Most common cameras use a CCD sensor device measuring a single color per pixel. The other two color values of each pixel must be interpolated from the neighboring pixels in the so-called demosaicking process.
State-of-the-art demosaicking algorithms take advantage of inter-channel correlation locally selecting the best interpolation direction. These methods give impressive results except when local geometry cannot be inferred from neighboring pixels or channel correlation is low. In these cases, they create interpolation artifacts.

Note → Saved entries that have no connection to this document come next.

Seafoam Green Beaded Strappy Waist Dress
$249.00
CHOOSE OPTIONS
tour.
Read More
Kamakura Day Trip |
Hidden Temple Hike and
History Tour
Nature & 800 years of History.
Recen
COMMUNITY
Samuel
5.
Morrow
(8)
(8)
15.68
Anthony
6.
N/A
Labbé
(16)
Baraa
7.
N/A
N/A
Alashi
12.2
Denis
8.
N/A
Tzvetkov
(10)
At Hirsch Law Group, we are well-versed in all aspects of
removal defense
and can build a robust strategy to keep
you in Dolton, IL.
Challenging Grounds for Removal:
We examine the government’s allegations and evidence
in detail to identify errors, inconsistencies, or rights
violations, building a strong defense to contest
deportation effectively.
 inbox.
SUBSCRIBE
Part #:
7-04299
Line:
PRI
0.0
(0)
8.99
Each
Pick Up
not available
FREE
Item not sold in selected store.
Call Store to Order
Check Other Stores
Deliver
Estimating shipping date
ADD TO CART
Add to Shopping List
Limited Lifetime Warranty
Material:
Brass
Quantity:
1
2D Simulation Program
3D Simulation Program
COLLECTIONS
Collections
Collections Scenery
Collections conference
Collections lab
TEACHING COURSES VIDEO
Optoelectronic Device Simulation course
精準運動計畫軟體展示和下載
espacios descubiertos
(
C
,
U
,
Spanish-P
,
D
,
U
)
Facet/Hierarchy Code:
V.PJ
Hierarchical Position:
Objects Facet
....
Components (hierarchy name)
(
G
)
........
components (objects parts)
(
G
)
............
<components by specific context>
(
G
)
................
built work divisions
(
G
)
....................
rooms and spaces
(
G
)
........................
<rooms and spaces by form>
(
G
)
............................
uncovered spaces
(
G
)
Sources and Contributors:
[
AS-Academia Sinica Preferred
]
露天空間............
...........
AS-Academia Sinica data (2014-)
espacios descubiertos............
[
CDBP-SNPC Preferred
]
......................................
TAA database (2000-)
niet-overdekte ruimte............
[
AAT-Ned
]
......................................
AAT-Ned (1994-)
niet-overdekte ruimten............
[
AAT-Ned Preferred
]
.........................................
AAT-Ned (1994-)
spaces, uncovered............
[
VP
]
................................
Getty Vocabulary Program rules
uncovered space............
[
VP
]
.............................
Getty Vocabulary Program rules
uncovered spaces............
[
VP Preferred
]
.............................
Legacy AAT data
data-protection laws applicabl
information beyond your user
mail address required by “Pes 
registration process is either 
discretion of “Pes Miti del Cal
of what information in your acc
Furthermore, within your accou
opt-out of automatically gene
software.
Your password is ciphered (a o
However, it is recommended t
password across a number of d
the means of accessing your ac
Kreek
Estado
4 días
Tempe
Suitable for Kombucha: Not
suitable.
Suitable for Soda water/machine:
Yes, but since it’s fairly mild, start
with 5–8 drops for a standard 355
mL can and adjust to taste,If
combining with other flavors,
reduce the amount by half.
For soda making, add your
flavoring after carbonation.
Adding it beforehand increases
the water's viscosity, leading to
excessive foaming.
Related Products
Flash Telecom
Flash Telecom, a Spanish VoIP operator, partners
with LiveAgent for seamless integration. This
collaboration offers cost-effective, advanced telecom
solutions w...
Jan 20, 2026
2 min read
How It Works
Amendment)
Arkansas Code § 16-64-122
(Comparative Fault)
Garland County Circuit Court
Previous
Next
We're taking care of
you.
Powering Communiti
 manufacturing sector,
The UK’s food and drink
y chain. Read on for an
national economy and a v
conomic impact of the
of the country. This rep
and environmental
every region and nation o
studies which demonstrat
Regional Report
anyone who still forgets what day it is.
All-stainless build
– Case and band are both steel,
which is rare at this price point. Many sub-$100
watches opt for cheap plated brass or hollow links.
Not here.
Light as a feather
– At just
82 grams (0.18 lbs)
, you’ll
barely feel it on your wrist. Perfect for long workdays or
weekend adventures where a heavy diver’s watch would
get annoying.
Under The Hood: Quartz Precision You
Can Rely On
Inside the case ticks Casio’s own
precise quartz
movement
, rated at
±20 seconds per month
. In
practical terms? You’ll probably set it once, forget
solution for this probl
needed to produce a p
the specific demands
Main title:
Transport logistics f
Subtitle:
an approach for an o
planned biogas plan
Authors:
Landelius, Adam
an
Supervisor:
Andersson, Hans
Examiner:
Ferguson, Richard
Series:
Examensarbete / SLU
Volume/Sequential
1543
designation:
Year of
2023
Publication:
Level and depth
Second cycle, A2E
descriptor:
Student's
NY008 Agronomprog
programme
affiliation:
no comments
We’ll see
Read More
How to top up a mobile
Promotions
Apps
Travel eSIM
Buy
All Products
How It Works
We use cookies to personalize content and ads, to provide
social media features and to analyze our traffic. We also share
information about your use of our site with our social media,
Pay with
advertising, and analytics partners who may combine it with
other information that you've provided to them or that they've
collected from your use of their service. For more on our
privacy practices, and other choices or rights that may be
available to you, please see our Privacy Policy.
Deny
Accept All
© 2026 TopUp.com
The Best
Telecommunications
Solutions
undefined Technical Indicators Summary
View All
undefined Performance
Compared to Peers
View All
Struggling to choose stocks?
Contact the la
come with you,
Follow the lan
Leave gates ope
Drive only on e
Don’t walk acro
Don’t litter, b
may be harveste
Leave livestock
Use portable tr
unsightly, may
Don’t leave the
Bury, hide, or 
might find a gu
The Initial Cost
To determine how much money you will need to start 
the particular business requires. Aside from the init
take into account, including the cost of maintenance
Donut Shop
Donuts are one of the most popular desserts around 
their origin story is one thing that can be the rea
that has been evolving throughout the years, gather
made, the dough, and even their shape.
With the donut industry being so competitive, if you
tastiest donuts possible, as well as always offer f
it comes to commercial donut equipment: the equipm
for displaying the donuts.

We introduced in  an algorithm involving non-local image self-similarity in order to reduce interpolation artifacts when local geometry is ambiguous (algorithm can be tested at ipol demo).
We recently introduced in  a new algorithm taking advantage of spectral correlation at the time as non local self similarity. The proposed algorithm also introduces a clear and intuitive manner of balancing how much channel-correlation must be taken advantage of. In such a way, the algorithm performs correctly independently of the image database used for testing.
 A. Buades, B. Coll, J.M Morel, C. Sbert “Self similarity driven demosaicking”, IEEE Transactions on Image Processing, Vol. 18(6), pp:1192-1202, 2009.
 J. Duran. A. Buades, “Self-Similarity and Spectral Correlation Adaptive Algorithm for Color Demosaicking”, IEEE Transactions on Image Processing, Vol. 23(9), pp. 4031 – 4040, 2014.